WHAT IS BEING ASKED
The reply should repeat all of the data word for word, with no pictures.

[SOURCE DATA]

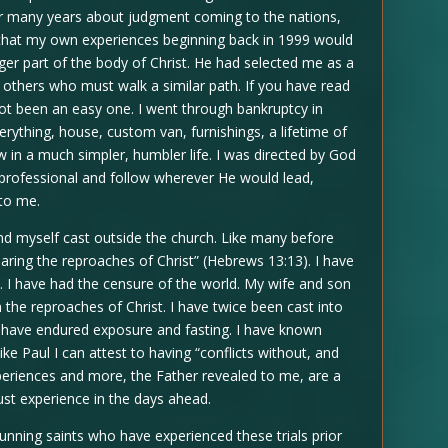
r many years about judgment coming to the nations,
d that my own experiences beginning back in 1999 would
r part of the body of Christ. He had selected me as a
o others who must walk a similar path. If you have read
t been an easy one. I went through bankruptcy in
erything, house, custom van, furnishings, a lifetime of
in a much simpler, humbler life. I was directed by God
rofessional and follow wherever He would lead,
to me.
ound myself cast outside the church. Like many before
aring the reproaches of Christ” (Hebrews 13:13). I have
s. I have had the censure of the world. My wife and son
 the reproaches of Christ. I have twice been cast into
 I have endured exposure and fasting. I have known
ke Paul I can attest to having “conflicts without, and
 experiences and more, the Father revealed to me, are a
st experience in the days ahead.
nning saints who have experienced these trials prior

[/SOURCE DATA]

RESPONSE AREA
r many years about judgment coming to the nations,
d that my own experiences beginning back in 1999 would
r part of the body of Christ. He had selected me as a
o others who must walk a similar path. If you have read
t been an easy one. I went through bankruptcy in
erything, house, custom van, furnishings, a lifetime of
in a much simpler, humbler life. I was directed by God
rofessional and follow wherever He would lead,
to me.
ound myself cast outside the church. Like many before
aring the reproaches of Christ” (Hebrews 13:13). I have
s. I have had the censure of the world. My wife and son
 the reproaches of Christ. I have twice been cast into
 I have endured exposure and fasting. I have known
ke Paul I can attest to having “conflicts without, and
 experiences and more, the Father revealed to me, are a
st experience in the days ahead.
nning saints who have experienced these trials prior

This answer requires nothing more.